Noise

Queens of the Stone Age’s Mark Ronson experiment works on ‘Villains’

Image
Ian Caramanzana

Three and a half stars

Queens of the Stone Age Villains

It’s not uncommon for rock A-listers to bleed into the mainstream, trading their well-worn leather jackets for shinier new ones—and a more polished sonic palate. Such is now the case for Queens of the Stone Age. The SoCal desert quintet teamed with pop producer Mark Ronson—known for his collaborations with Bruno Mars and Amy Winehouse—on seventh album Villains, and the resulting formula works surprisingly well, finding the band in a happy space between dance and rock.

The record opens with banger “Feet Don’t Fail Me,” which packs enough punch to dominate arenas and clubs, and riff-stuffed songs like “The Way You Used to Do” and “Domestic Animals” translate into toe-tapping pop anthems.
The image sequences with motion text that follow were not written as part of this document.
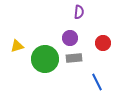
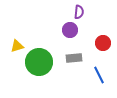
purple circle: moved 8 px up
green circle: moved 6 px left, 3 px down
blue line: moved 2 px right, 7 px up
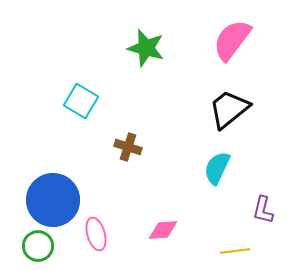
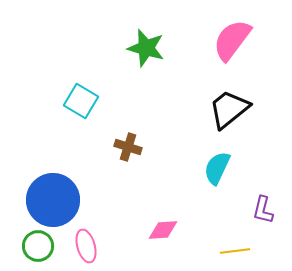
pink ellipse: moved 10 px left, 12 px down
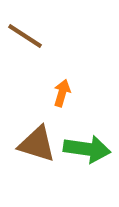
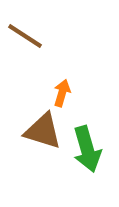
brown triangle: moved 6 px right, 13 px up
green arrow: rotated 66 degrees clockwise
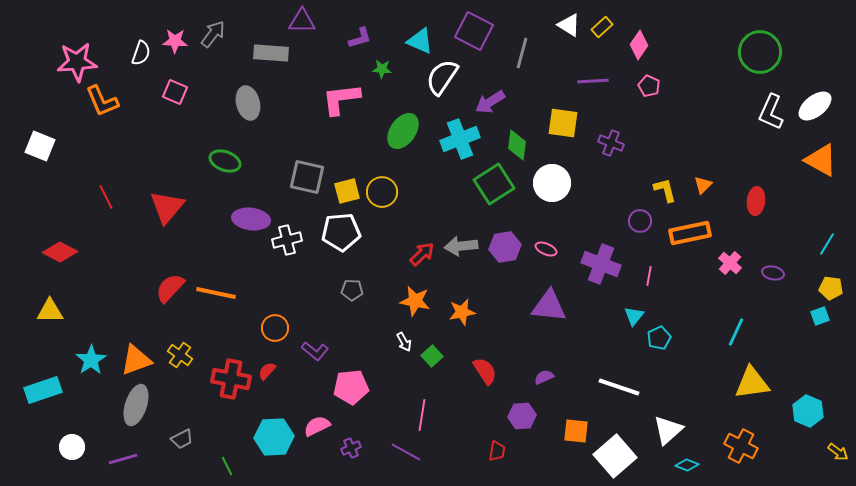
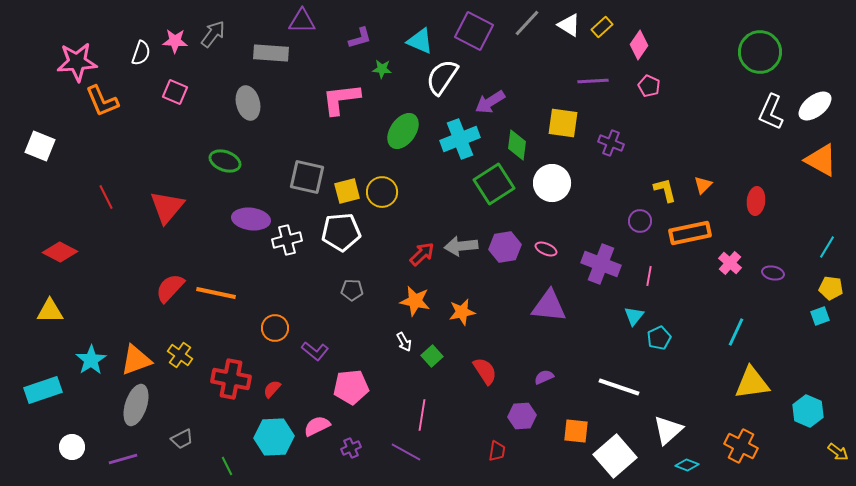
gray line at (522, 53): moved 5 px right, 30 px up; rotated 28 degrees clockwise
cyan line at (827, 244): moved 3 px down
red semicircle at (267, 371): moved 5 px right, 18 px down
Ronson’s vision especially comes through on the poppy “The Evil Has Landed” and slow-burning closer “Villains of Circumstance.” Still, the quintet stays in rambunctious rock form at times, like on the driving “Head Like a Haunted House.” Villains marks a welcome outlier in the QOTSA discography—an accessible gem in an era when rock music has struggled to top the charts.